Tennessee Capitol Commission Votes To Remove Bust Of Confederate General And Other Military Figures
After hearing impassioned speeches from Black lawmakers, the Tennessee State Capitol Commission voted for the first time to remove the bust of Nathan Bedford Forrest.
And, in a last-minute vote, the group also voted to take out two other military figures from the capitol’s second floor.
The initial proposal — of removing Forrest— has been championed by Black Sen. Brenda Gilmore, D-Nashville, for years, as well as by activists.
“These monuments represent the values that unite us and the moral principles that guide our society,” Gilmore told the panel. “Nathan Beford Forrest does not represent the values of Tennessee.”
Forrest was a Confederate general and believed to be one of the first Grand Wizards of the Ku Klux Klan.
Gilmore explained how she feels every time she walks the hall of the state capitol and sees the bust.
“Tears come to my eye every time I get off the elevator and look at the Forrest bust,” Gilmore said. “I could hear the bells and the cries of the 200 surrendered soldiers. Soldiers that were surrendered but where still slaughtered by his command.”
The Commission voted 9-2 for removal. A proposal presented by Comptroller Justin Wilson to remove all military figures out of the second floor of the state capitol was added to the initial proposal.
The three constitutional officers — who all voted against the removal in 2017 — voted for it.
Senate Majority Leader Jack Johnson and House Rep. Matthew Hill voted against the removal.
The petition will now go to the Tennessee Historical Commission for a final vote. They won't consider it until at least three months.
One of the reasons why the petition passed this year is due to the behind-the-scenes work that Gov. Bill Lee did to set up a vote.
He appointed two Black men, and reappointed a third Black man to the commission.
Hallerin Hill, a Black radio host and one of Gov. Bill Lee’s newest appointees, also voted for the removal. He pushed back against the argument that taking out the bust would erase history.
“This would not be a move to erase history, otherwise you wouldn’t spend a $160 million building a state-of-the-art, almost national worthy museum that enshrines in the museum a separate section for the Civil War,” Hill said.
But there were members that made their plead for the bust to stay.
Rep. Mike Sparks, R-Smyrna, and Sen. Joey Hensley, R-Hohenwald, asked the commission for the bust to stay.
Leader Johnson, who has a vote on the commission, said he polled members of the Senate and that 19 members said they wanted the bust to stay. He said his vote represented the will of the upper chamber.
“I’m not compelled to do that,” Johnson said. “I’m not compelled to poll my members and vote according to their wishes but I felt like it was important to have that conversation with all of the members of my body that I respect so much.”
Concerns About Lack Of Access To Meeting
The public was not allowed inside the room where the meeting took place, even though it was at a public building.
Only the press, state staff and lawmakers were allowed.

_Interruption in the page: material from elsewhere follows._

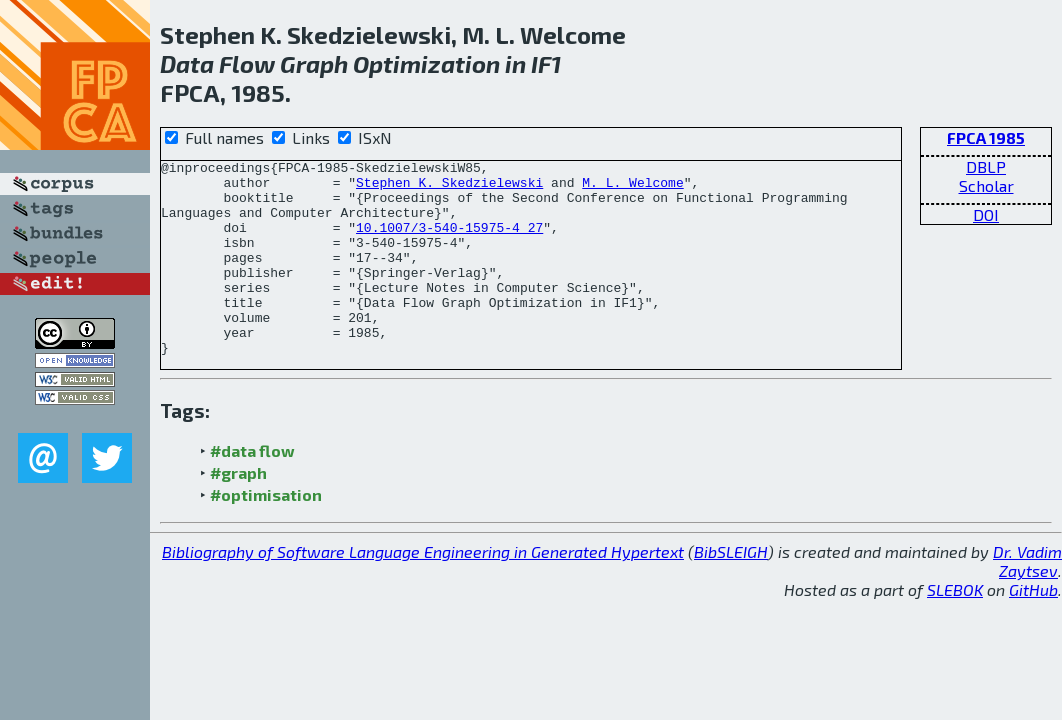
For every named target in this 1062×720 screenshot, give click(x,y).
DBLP (986, 166)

A spokesman of the Commission chair told WPLN News the room could only be filled at half-capacity based on social distancing guidelines.
The meeting was streamed online.
Justin Jones, one of the activists who remained outside the room throughout the meeting, celebrated the decision.
“We’ve been fighting for this for five years,” Jones told WPLN News. “It’s a big victory for the movement, but is not enough. This is just one step forward.”